Project description in an abstract sense (written in java):
* I have MM number of MANIFEST files available on storage:/root/1.manif.txt to 4000.manif.txt
     * Each MANIFEST in turn contains varilable number "EE" of URLs to EBOOKS (range could be 10000 - 50,000 EBOOKS urls per MANIFEST) -- stored on storage:/root/1.manif/1223.folder/5443.Ebook.ebk
So we are talking about millions of ebooks

My task is to:
1. Fetch each ebook, and obtain a set of 3 attributes per ebook (example: publisher, year, ebook-version).
2. Update each of the EBOOK entry record in the manifest - with the 3 attributes (eg: ebook 1334 -> publisher=aaa year=bbb, ebook-version=2.01)
3. Create a output file such that the named "<publisher>_<year>_<ebook-version>"  contains a list of all "ebook urls" that met that criteria.
example:
File "storage:/root/summary/RANDOMHOUSE_1999_2.01.txt" contains:
storage:/root/1.manif/1223.folder/2143.Ebook.ebk
storage:/root/2.manif/2133.folder/5449.Ebook.ebk
storage:/root/2.manif/2133.folder/5450.Ebook.ebk
etc..

and File "storage:/root/summary/PENGUIN_2001_3.12.txt" contains:
storage:/root/19.manif/2223.folder/4343.Ebook.ebk
storage:/root/13.manif/9733.folder/2149.Ebook.ebk
storage:/root/21.manif/3233.folder/1110.Ebook.ebk

etc

4. finally, I also want to output statistics such that:
<publisher>_<year>_<ebook-version>  <COUNT_OF_URLs>
PENGUIN_2001_3.12     250,111
RANDOMHOUSE_1999_2.01  11,322
etc

Here is how I implemented:
* My launcher gets list of MM manifests
* My Mapper gets one manifest.
 --- It reads the manifest, within a WHILE loop,
    --- fetches each EBOOK,  and obtain attributes from each ebook,
    --- updates the manifest for that ebook
    --- context.write(new Text("RANDOMHOUSE_1999_2.01"), new Text("storage:/root/1.manif/1223.folder/2143.Ebook.ebk"))
 --- Once all ebooks in the manifest are read, it saves the updated Manifest, and exits
* My Reducer gets the "RANDOMHOUSE_1999_2.01" and a list of ebooks urls.
 --- It writes a new file "storage:/root/summary/RANDOMHOUSE_1999_2.01.txt" with all the storage urls for the ebooks
 --- It also does a context.write(new Text("RANDOMHOUSE_1999_2.01"), new IntWritable(SUM_OF_ALL_EBOOK_URLS_FROM_THE_LIST))

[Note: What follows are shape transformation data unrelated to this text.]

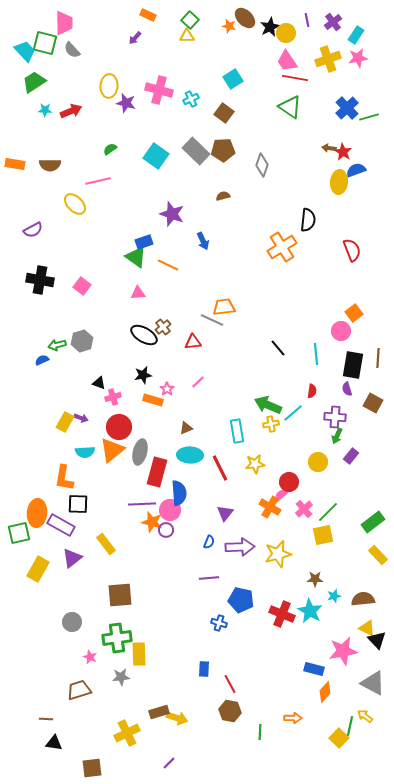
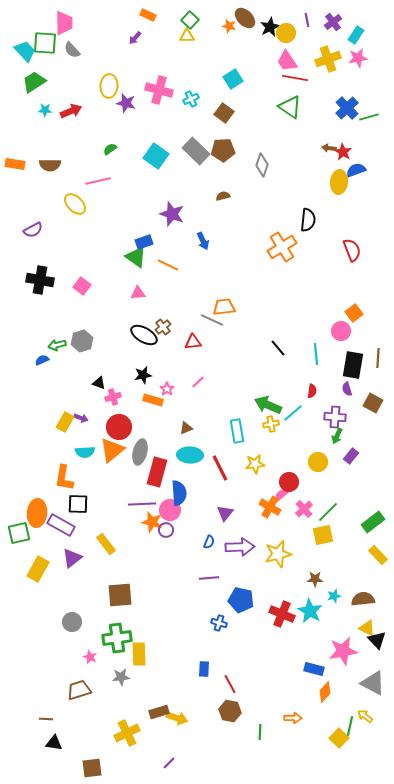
green square at (45, 43): rotated 10 degrees counterclockwise
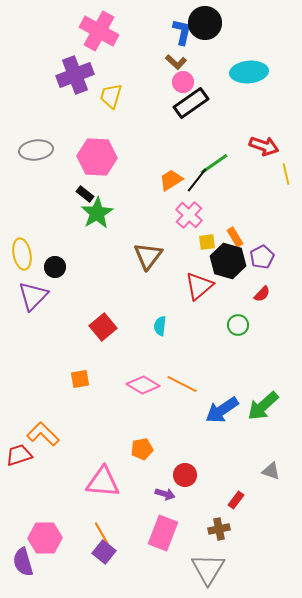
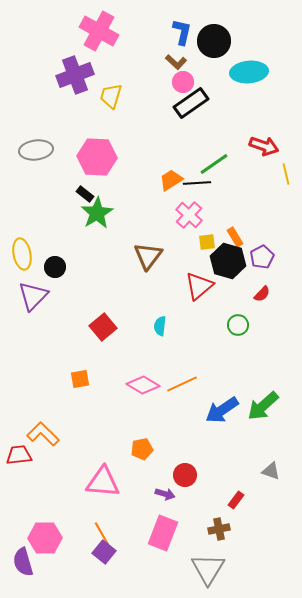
black circle at (205, 23): moved 9 px right, 18 px down
black line at (197, 180): moved 3 px down; rotated 48 degrees clockwise
orange line at (182, 384): rotated 52 degrees counterclockwise
red trapezoid at (19, 455): rotated 12 degrees clockwise
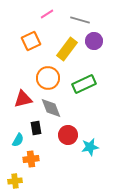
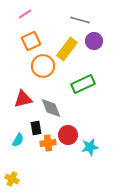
pink line: moved 22 px left
orange circle: moved 5 px left, 12 px up
green rectangle: moved 1 px left
orange cross: moved 17 px right, 16 px up
yellow cross: moved 3 px left, 2 px up; rotated 32 degrees clockwise
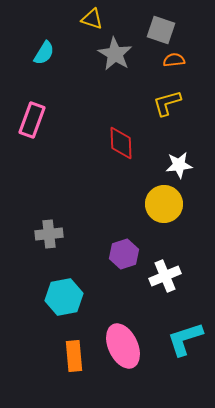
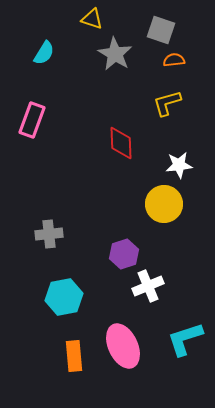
white cross: moved 17 px left, 10 px down
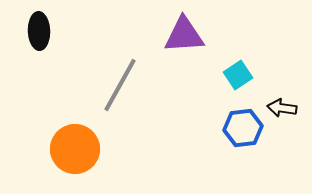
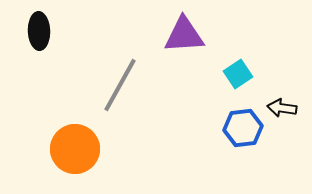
cyan square: moved 1 px up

As I mentioned, its working. I launch it on 15 elastic instances. I have three questions:
1. Is this the best way to implement the MR logic?
2. I dont know if each of the instances is getting one task or multiple tasks simultaneously for the MAP portion. If it is not getting multiple MAP tasks, should I go with the route of "multithreaded" reading of ebooks from each manifest? Its not efficient to read just one ebook at a time per machine. Is "Context.write()" threadsafe?
3. I can see log4j logs for main program, but no visibility into logs for Mapper or Reducer. Any idea?